En second lieu, ce nouveau mode de protestation reflète un état d’esprit, celui d’un retour de l’esprit combatif après la stérilité qui a suivi la fin de la Seconde intifada. En d’autres termes, ce changement des modalités du combat est bien plus que formel, il manifeste une maturité culturelle et politique. (…)
الثالثة هي ان النضال السلمي الذي سيشكل بوصلة العملية النضالية في فلسطين اليوم، ليس نقيضا او بديلا لأشكال النضال الأخرى. لا نريد ان ننتقل من تقديس احادية البندقية ورفض كل الاشكال الأخرى، الى تقديس النضال السلمي. النضال السلمي هو الشكل الملائم اليوم، لكنه لا ينسخ الأشكال الأخرى، بل يكملها وقد يصل في مرحلة لاحقة الى استخدام بعضها.

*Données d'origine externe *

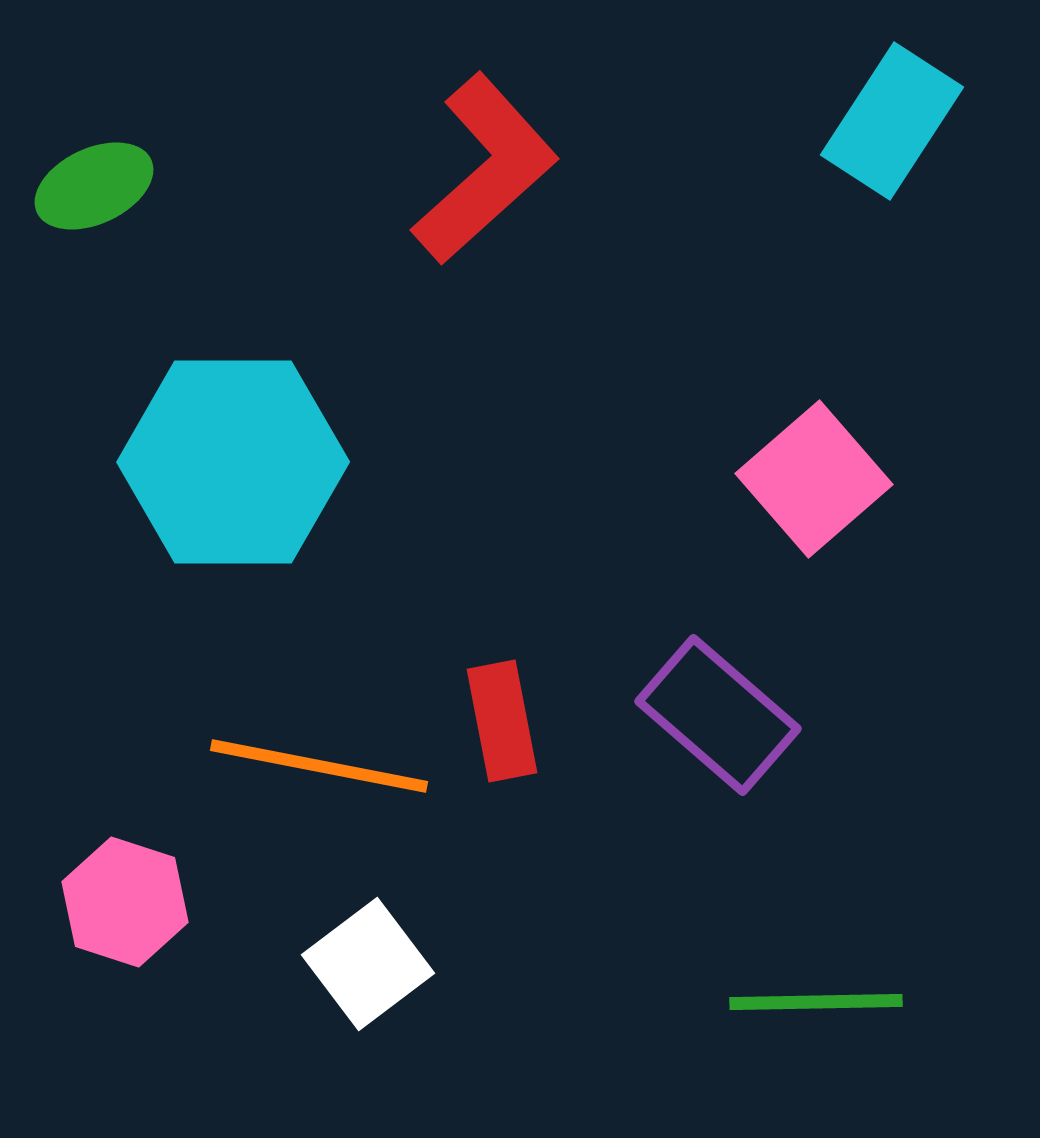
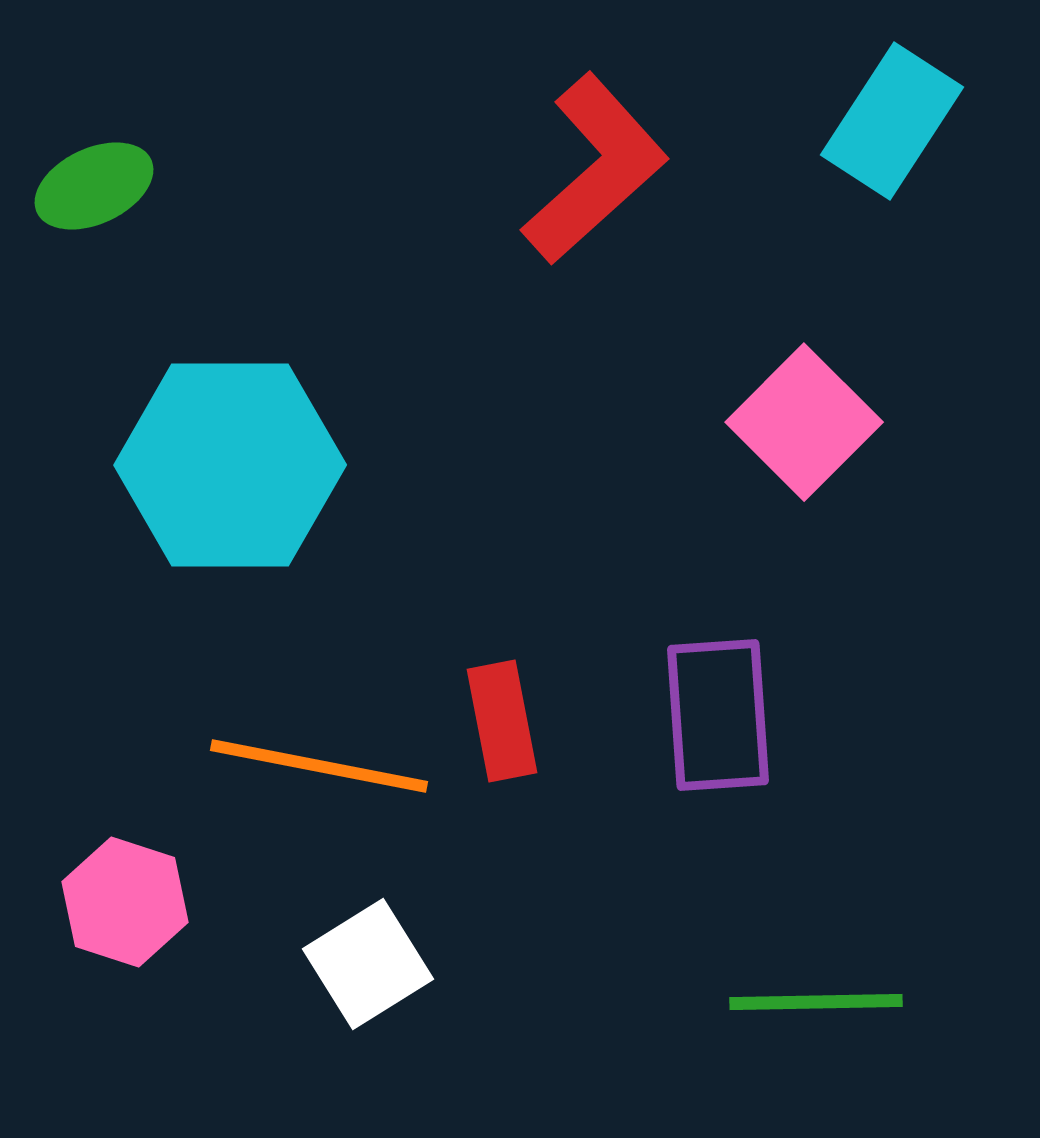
red L-shape: moved 110 px right
cyan hexagon: moved 3 px left, 3 px down
pink square: moved 10 px left, 57 px up; rotated 4 degrees counterclockwise
purple rectangle: rotated 45 degrees clockwise
white square: rotated 5 degrees clockwise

Troisièmement, la lutte pacifique, boussole du combat en Palestine aujourd’hui, ne vient pas en contradiction avec les autres formes de lutte, non plus qu’elle ne les remplace. Il ne s’agit pas de remplacer le culte exclusif du fusil et le refus de toutes les autres formes de lutte, par celui de la lutte pacifique. Celle-ci constitue la forme adaptée à la situation d’aujourd’hui, mais elle n’abroge pas les autres, elle les complète, quitte à devoir retourner à certaines des anciennes modalités par la suite. (…)
المخيم الجديد هو مخيم استعادة الأرض، والانغراس فيها وتعميدها بالعرق والدم والصمود.

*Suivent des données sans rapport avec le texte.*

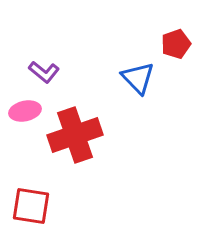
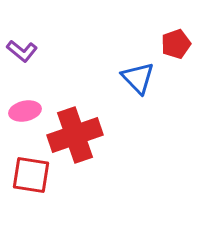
purple L-shape: moved 22 px left, 21 px up
red square: moved 31 px up
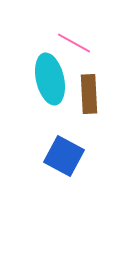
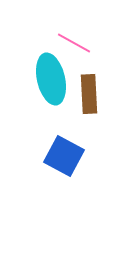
cyan ellipse: moved 1 px right
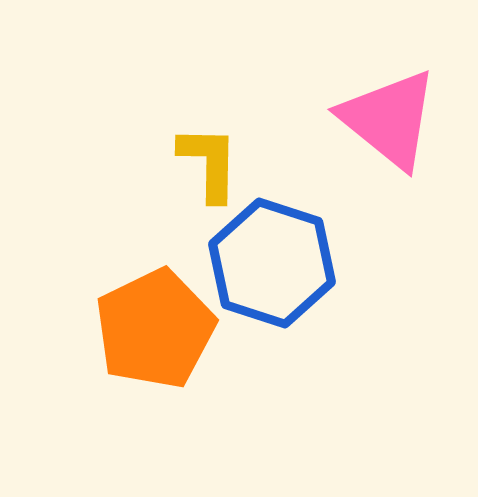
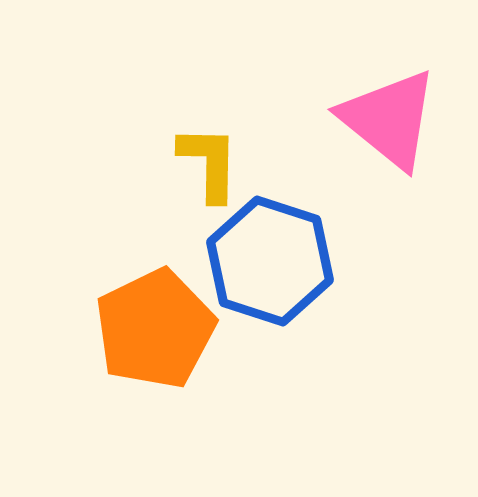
blue hexagon: moved 2 px left, 2 px up
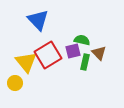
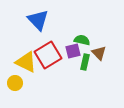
yellow triangle: rotated 25 degrees counterclockwise
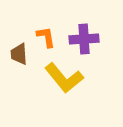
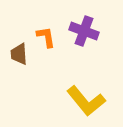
purple cross: moved 8 px up; rotated 24 degrees clockwise
yellow L-shape: moved 22 px right, 23 px down
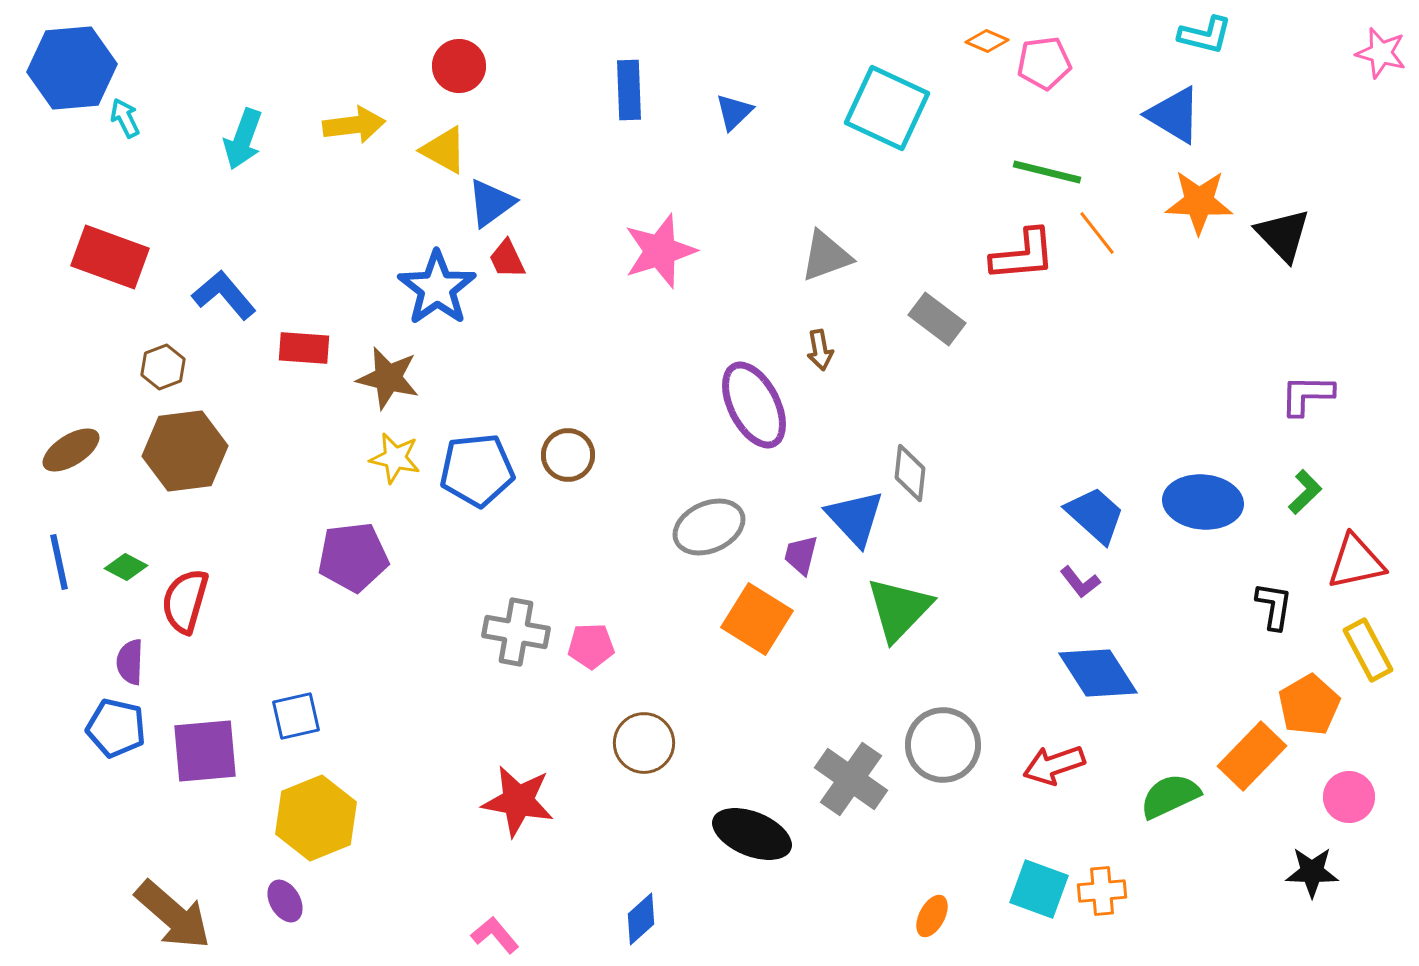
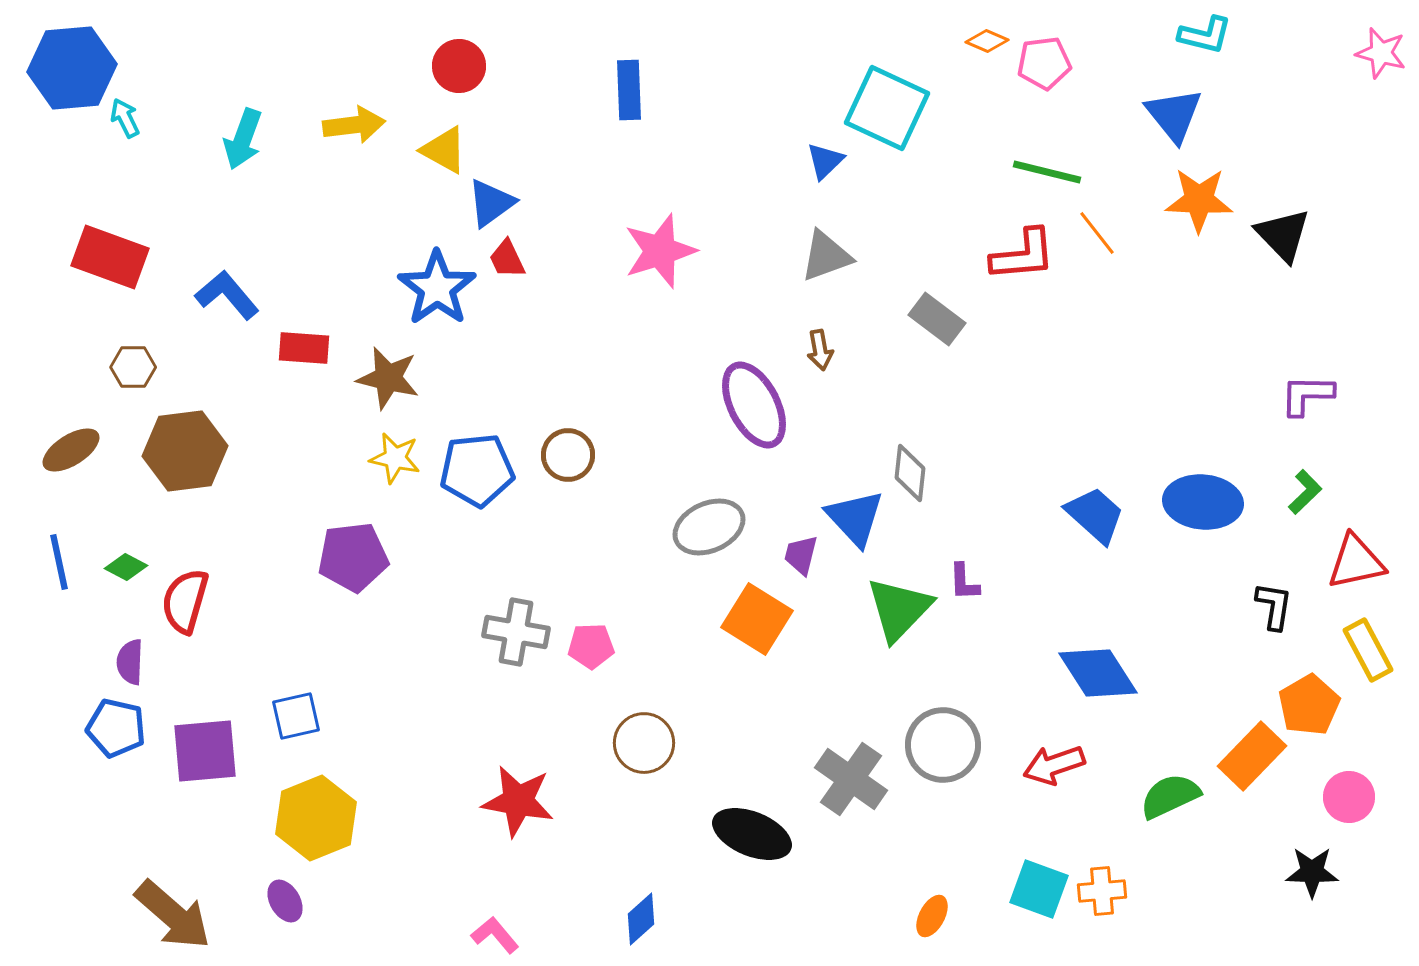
blue triangle at (734, 112): moved 91 px right, 49 px down
blue triangle at (1174, 115): rotated 20 degrees clockwise
orange star at (1199, 202): moved 2 px up
blue L-shape at (224, 295): moved 3 px right
brown hexagon at (163, 367): moved 30 px left; rotated 21 degrees clockwise
purple L-shape at (1080, 582): moved 116 px left; rotated 36 degrees clockwise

تحية الى الذين صنعوا قريــــتنا التي فتحـــت باباً لشمس الحرية.
Le camp d’aujourd’hui, c’est le camp pour la récupération de la terre, pour s’y enraciner, pour la bénir par la sueur, par le sang et par la résistance tenace (sumûd). Salut à ceux qui ont fait notre village, un village qui ouvre la porte au soleil de la liberté.

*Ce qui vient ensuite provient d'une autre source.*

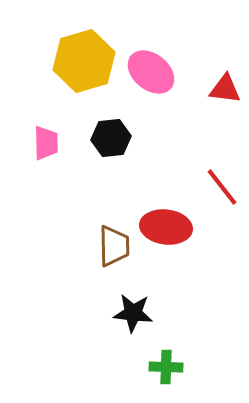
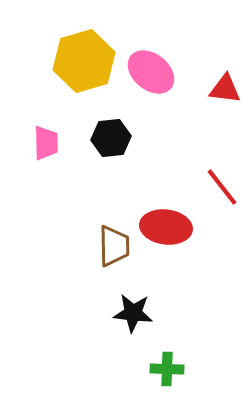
green cross: moved 1 px right, 2 px down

Rarement à l’honneur dans les soulèvements arabes – si l’on excepte le poète tunisien du début du siècle, Aboul-Qassem Chebbi (أبو القاسم الشابي), dont les slogans d’aujourd’hui font écho à l’un de ses vers (اذا اراد الشعب يوما الحياة Si le peuple veut un jour la vie…) –, écrivains et poètes ont salué avec bonheur cette allusion littéraire. Dans un article publié sur le site d’Al-Jazeera, Amjad Nasser fait ainsi défiler tous les grands noms des lettres arabes qui ont habité si longtemps la cause palestinienne.
Parmi ceux-ci, Ghassan Kanafani bien entendu, fondateur comme le rappelle le poète et romancier jordanien de ce qu’on a appelé le « roman des frontières » (رواية الحدود ). Kanafani, assassiné en 1972 par un commando israélien à Beyrouth et à qui on laissera le dernier mot, celui qu’il a choisi comme titre pour une nouvelle du recueil célèbre, Umm Saad (أم سعد), publié en 1969. Parlant de son fils parti rejoindre le campement des feddayins à la frontière israélienne, Umm Saad tente d’expliquer ce départ au « fils des patrons » chez qui elle travaille… Khayma 3an khayma tafraq « Une tente et une tente, ce n’est pas pareil ! » (Texte arabe, ici.) La tente du camp de réfugiés et celle des combattants, ce n’est pas la même chose…
A leur manière, les jeunes militants en Palestine disent bien qu’on est en train de changer d’ère. Passer du camp de réfugiés aux tentes de toile qui se revendiquent village, ce n’est pas la même chose, c’est même tout un symbole.